'beamscores' is strange when decoding with 4-gram lm-model
Nian-Chen opened this issue · 1 comments
Nian-Chen commented
The test code in as follow:
from ctcdecode import CTCBeamDecoder
lm_path="/tsdata/xsp/w2v2/lm_4gram_fisher.arpa"
pred_decoder = CTCBeamDecoder(
labels=vocabulary,
model_path=lm_path,
alpha=0.3,
beta=0.0,
cutoff_top_n=20,
beam_width=20,
num_processes=1,
blank_id=0,
log_probs_input=False)
output = torch.randn(1,10,32).softmax(dim=-1)
beam_results, beam_scores, timesteps, out_lens = pred_decoder.decode(output)
print(beam_scores)
)
when alpha
is set to 0.0 or lm_path
is None, there is no problem with beam_scores
. I mean the best index is 0 and the corresponding beamscore is the lowest.

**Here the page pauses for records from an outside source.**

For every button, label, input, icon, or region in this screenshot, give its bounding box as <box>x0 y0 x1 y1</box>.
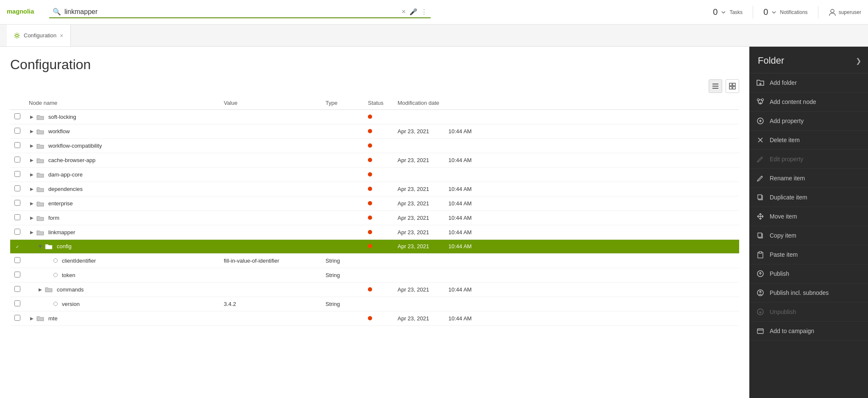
action-add-property[interactable]: Add property <box>749 112 868 131</box>
row-checkbox[interactable]: ✓ <box>10 240 25 254</box>
row-checkbox[interactable] <box>10 196 25 211</box>
row-type <box>321 282 364 297</box>
property-add-icon <box>756 117 765 125</box>
row-mod-date: Apr 23, 2021 <box>393 311 444 325</box>
row-checkbox[interactable] <box>10 253 25 268</box>
row-expand-icon[interactable]: ► <box>37 286 43 292</box>
row-expand-icon[interactable]: ► <box>29 215 35 221</box>
row-checkbox[interactable] <box>10 282 25 297</box>
table-row[interactable]: ►dependenciesApr 23, 202110:44 AM <box>10 182 739 196</box>
row-expand-icon[interactable]: ► <box>29 114 35 120</box>
row-value <box>220 110 321 124</box>
checkbox-input[interactable] <box>14 286 20 292</box>
checkbox-input[interactable] <box>14 300 20 306</box>
checkbox-checked[interactable]: ✓ <box>14 244 20 250</box>
table-row[interactable]: tokenString <box>10 268 739 282</box>
row-expand-icon[interactable]: ► <box>29 157 35 163</box>
row-expand-icon[interactable]: ▼ <box>37 244 43 249</box>
row-expand-icon[interactable]: ► <box>29 172 35 178</box>
row-status <box>364 139 393 153</box>
action-add-content-node[interactable]: Add content node <box>749 92 868 112</box>
grid-view-button[interactable] <box>726 79 739 93</box>
row-checkbox[interactable] <box>10 153 25 168</box>
row-expand-icon[interactable]: ► <box>29 143 35 149</box>
row-checkbox[interactable] <box>10 311 25 325</box>
checkbox-input[interactable] <box>14 214 20 220</box>
checkbox-input[interactable] <box>14 171 20 177</box>
table-row[interactable]: ►formApr 23, 202110:44 AM <box>10 211 739 225</box>
checkbox-input[interactable] <box>14 157 20 163</box>
table-row[interactable]: ►workflowApr 23, 202110:44 AM <box>10 124 739 139</box>
checkbox-input[interactable] <box>14 113 20 119</box>
right-panel-header: Folder ❯ <box>749 47 868 73</box>
table-row[interactable]: ►dam-app-core <box>10 168 739 182</box>
row-status <box>364 225 393 240</box>
action-rename-item[interactable]: Rename item <box>749 169 868 188</box>
row-checkbox[interactable] <box>10 211 25 225</box>
tasks-label: Tasks <box>729 9 743 15</box>
table-container: Node name Value Type Status Modification… <box>10 96 739 398</box>
grid-view-icon <box>729 83 736 90</box>
checkbox-input[interactable] <box>14 315 20 321</box>
row-checkbox[interactable] <box>10 139 25 153</box>
row-expand-icon[interactable]: ► <box>29 186 35 192</box>
checkbox-input[interactable] <box>14 185 20 191</box>
clear-search-icon[interactable]: ✕ <box>401 8 406 15</box>
action-copy-item[interactable]: Copy item <box>749 226 868 245</box>
checkbox-input[interactable] <box>14 200 20 206</box>
row-expand-icon[interactable]: ► <box>29 315 35 321</box>
collapse-panel-button[interactable]: ❯ <box>856 57 861 65</box>
action-add-to-campaign[interactable]: Add to campaign <box>749 322 868 341</box>
mic-icon[interactable]: 🎤 <box>409 8 417 16</box>
config-tab[interactable]: Configuration × <box>7 25 71 46</box>
search-input[interactable] <box>64 8 398 16</box>
table-scroll[interactable]: Node name Value Type Status Modification… <box>10 96 739 398</box>
table-row[interactable]: ►workflow-compatibility <box>10 139 739 153</box>
table-row[interactable]: ✓▼configApr 23, 202110:44 AM <box>10 240 739 254</box>
node-name-text: dependencies <box>48 186 83 192</box>
tasks-group[interactable]: 0 Tasks <box>713 7 743 17</box>
table-row[interactable]: clientIdentifierfill-in-value-of-identif… <box>10 253 739 268</box>
checkbox-input[interactable] <box>14 128 20 134</box>
apps-icon[interactable]: ⋮ <box>421 8 427 16</box>
action-delete-item[interactable]: Delete item <box>749 131 868 150</box>
svg-point-11 <box>757 99 760 101</box>
row-expand-icon[interactable]: ► <box>29 230 35 235</box>
close-tab-button[interactable]: × <box>60 32 63 39</box>
row-checkbox[interactable] <box>10 268 25 282</box>
row-checkbox[interactable] <box>10 297 25 311</box>
page-content: Configuration <box>0 47 749 398</box>
node-name-cell: ►workflow-compatibility <box>29 143 215 149</box>
action-label-publish: Publish <box>770 270 789 277</box>
table-row[interactable]: ►commandsApr 23, 202110:44 AM <box>10 282 739 297</box>
checkbox-input[interactable] <box>14 142 20 148</box>
row-checkbox[interactable] <box>10 182 25 196</box>
user-group[interactable]: superuser <box>829 8 861 16</box>
checkbox-input[interactable] <box>14 229 20 235</box>
checkbox-input[interactable] <box>14 257 20 263</box>
action-paste-item[interactable]: Paste item <box>749 245 868 264</box>
action-duplicate-item[interactable]: Duplicate item <box>749 188 868 207</box>
row-checkbox[interactable] <box>10 110 25 124</box>
copy-icon <box>756 231 765 240</box>
table-row[interactable]: ►mteApr 23, 202110:44 AM <box>10 311 739 325</box>
table-row[interactable]: ►soft-locking <box>10 110 739 124</box>
row-checkbox[interactable] <box>10 124 25 139</box>
row-checkbox[interactable] <box>10 225 25 240</box>
row-expand-icon[interactable]: ► <box>29 201 35 207</box>
svg-rect-9 <box>733 87 735 89</box>
row-checkbox[interactable] <box>10 168 25 182</box>
checkbox-input[interactable] <box>14 272 20 277</box>
row-expand-icon[interactable]: ► <box>29 129 35 135</box>
action-add-folder[interactable]: Add folder <box>749 73 868 92</box>
action-move-item[interactable]: Move item <box>749 207 868 226</box>
status-dot <box>368 230 372 234</box>
list-view-button[interactable] <box>709 79 722 93</box>
table-row[interactable]: ►linkmapperApr 23, 202110:44 AM <box>10 225 739 240</box>
table-row[interactable]: ►cache-browser-appApr 23, 202110:44 AM <box>10 153 739 168</box>
notifications-group[interactable]: 0 Notifications <box>763 7 808 17</box>
action-publish-subnodes[interactable]: Publish incl. subnodes <box>749 283 868 303</box>
action-publish[interactable]: Publish <box>749 264 868 283</box>
table-row[interactable]: version3.4.2String <box>10 297 739 311</box>
table-row[interactable]: ►enterpriseApr 23, 202110:44 AM <box>10 196 739 211</box>
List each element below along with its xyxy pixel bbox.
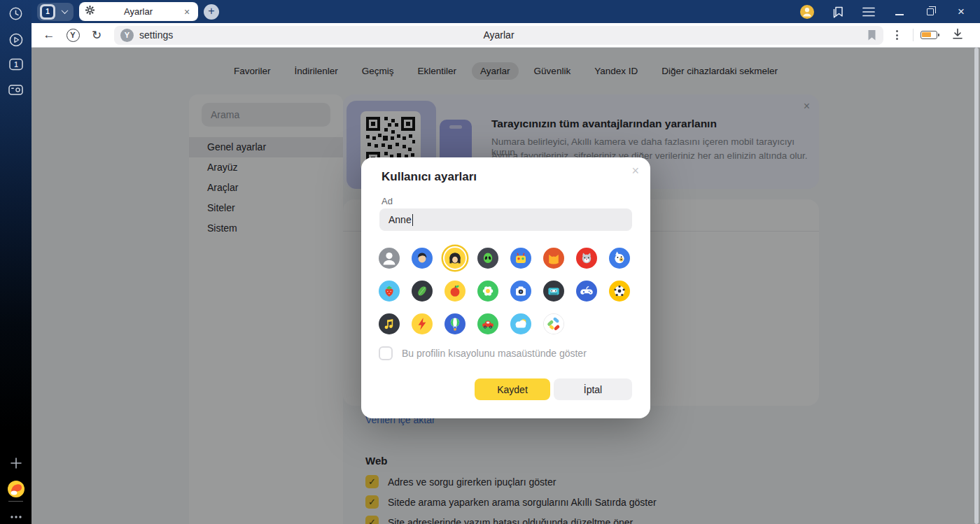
avatar-football[interactable] bbox=[609, 281, 630, 302]
avatar-gamepad[interactable] bbox=[576, 281, 597, 302]
battery-saver-icon[interactable] bbox=[920, 31, 937, 39]
avatar-car[interactable] bbox=[477, 313, 498, 334]
window-minimize-button[interactable] bbox=[892, 4, 907, 20]
desktop-shortcut-label: Bu profilin kısayolunu masaüstünde göste… bbox=[402, 348, 587, 359]
avatar-weather[interactable] bbox=[510, 313, 531, 334]
modal-close-icon[interactable]: × bbox=[631, 164, 639, 178]
back-button[interactable]: ← bbox=[37, 26, 61, 44]
avatar-alien[interactable] bbox=[477, 248, 498, 269]
desktop-shortcut-checkbox-row[interactable]: Bu profilin kısayolunu masaüstünde göste… bbox=[379, 346, 587, 360]
page-scrollbar[interactable] bbox=[974, 48, 979, 524]
tab-group-count: 1 bbox=[40, 4, 55, 20]
avatar-strawberry[interactable] bbox=[379, 281, 400, 302]
tab-gear-icon bbox=[85, 5, 95, 18]
tab-title: Ayarlar bbox=[95, 6, 181, 17]
avatar-balloon[interactable] bbox=[444, 313, 465, 334]
omnibox-page-title: Ayarlar bbox=[114, 29, 883, 41]
avatar-grid bbox=[379, 248, 632, 334]
name-input[interactable]: Anne bbox=[379, 208, 632, 231]
tab-group-button[interactable]: 1 bbox=[37, 3, 74, 21]
play-panel-icon[interactable] bbox=[0, 28, 31, 52]
avatar-cat[interactable] bbox=[576, 248, 597, 269]
screenshot-icon[interactable] bbox=[0, 78, 31, 102]
tab-bar: 1 Ayarlar × + × bbox=[31, 0, 980, 23]
omnibox[interactable]: Y settings Ayarlar bbox=[114, 26, 883, 45]
avatar-colors[interactable] bbox=[543, 313, 564, 334]
address-bar: ← Y ↻ Y settings Ayarlar bbox=[31, 23, 980, 48]
reload-button[interactable]: ↻ bbox=[85, 26, 108, 44]
add-panel-icon[interactable] bbox=[0, 451, 31, 475]
address-text: settings bbox=[139, 29, 173, 41]
browser-window: 1 1 Ayarlar × + bbox=[0, 0, 980, 524]
avatar-flower[interactable] bbox=[477, 281, 498, 302]
user-settings-modal: Kullanıcı ayarları × Ad Anne Bu profilin… bbox=[361, 157, 650, 418]
yandex-browser-logo[interactable] bbox=[0, 477, 31, 501]
yandex-search-icon[interactable]: Y bbox=[61, 26, 85, 44]
chevron-down-icon[interactable] bbox=[57, 4, 72, 20]
history-icon[interactable] bbox=[0, 1, 31, 25]
avatar-cassette[interactable] bbox=[543, 281, 564, 302]
browser-tab-ayarlar[interactable]: Ayarlar × bbox=[79, 2, 198, 21]
tabs-counter-icon[interactable]: 1 bbox=[0, 52, 31, 76]
text-caret bbox=[412, 214, 414, 226]
menu-hamburger-icon[interactable] bbox=[861, 4, 876, 20]
avatar-robot[interactable] bbox=[510, 248, 531, 269]
svg-text:1: 1 bbox=[14, 61, 18, 69]
name-field-label: Ad bbox=[382, 196, 393, 206]
avatar-music[interactable] bbox=[379, 313, 400, 334]
profile-avatar[interactable] bbox=[799, 4, 815, 20]
rail-divider bbox=[8, 501, 23, 502]
avatar-girl[interactable] bbox=[444, 248, 465, 269]
bookmark-icon[interactable] bbox=[867, 29, 876, 44]
settings-page: FavorilerİndirilenlerGeçmişEklentilerAya… bbox=[31, 48, 980, 524]
more-panels-icon[interactable] bbox=[0, 505, 31, 524]
tab-close-icon[interactable]: × bbox=[181, 6, 192, 17]
avatar-dog[interactable] bbox=[609, 248, 630, 269]
window-close-button[interactable]: × bbox=[953, 4, 969, 20]
avatar-default-user[interactable] bbox=[379, 248, 400, 269]
downloads-icon[interactable] bbox=[952, 28, 963, 43]
new-tab-button[interactable]: + bbox=[204, 4, 219, 20]
avatar-camera[interactable] bbox=[510, 281, 531, 302]
window-restore-button[interactable] bbox=[923, 4, 938, 20]
side-rail: 1 bbox=[0, 0, 31, 524]
omnibox-menu-icon[interactable] bbox=[888, 27, 906, 43]
avatar-apple[interactable] bbox=[444, 281, 465, 302]
avatar-fox[interactable] bbox=[543, 248, 564, 269]
modal-title: Kullanıcı ayarları bbox=[382, 170, 477, 184]
cancel-button[interactable]: İptal bbox=[554, 378, 632, 400]
desktop-shortcut-checkbox[interactable] bbox=[379, 346, 393, 360]
avatar-lightning[interactable] bbox=[412, 313, 433, 334]
bookmarks-panel-icon[interactable] bbox=[830, 4, 846, 20]
save-button[interactable]: Kaydet bbox=[475, 378, 550, 400]
site-favicon: Y bbox=[120, 29, 134, 42]
avatar-leaf[interactable] bbox=[412, 281, 433, 302]
avatar-boy[interactable] bbox=[412, 248, 433, 269]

tensor([[21.1820, 21.3059, 21.3574, 21.3628, 21.3686, 21.4190, 21.4813, 21.5382,
21.5440, 21.5464, 21.5944, 21.6032, 22.4335, 22.5348, 22.5574, 22.6143,
22.6201, 22.6586, 22.6705, 22.7156]])
but when alpha
is 0.3, It looks like that the beam_scores
hasn't been sorted.
tensor([[-274.8671, -274.6832, 24.9853, 25.2312, -273.8381, -273.6203,
25.8654, -273.5138, 25.6890, -273.3648, -273.3346, 26.1823,
-273.0129, 25.3955, 26.1171, -272.7036, -272.6336, -272.5328,
27.2088, -272.3132]])
I want to know whether the beam_scores
only represent the pure prefix ctc beam score?
How can i get the sorted beam_scores with lm-decoding?
By the way, The same problem esxits when decoding real logits(not rand). Some of the scores are normal but some are very large.
The vocabulary(labels) is as follow:
['_',
'_',
'_',
'_',
' ',
'E',
'T',
'A',
'O',
'N',
'I',
'H',
'S',
'R',
'D',
'L',
'U',
'M',
'W',
'C',
'F',
'G',
'Y',
'P',
'B',
'V',
'K',
"'",
'X',
'J',
'Q',
'Z']
Hope someone can help me~
luvwinnie commented
I'm having a same question on this, @Nian-Chen did you solved this?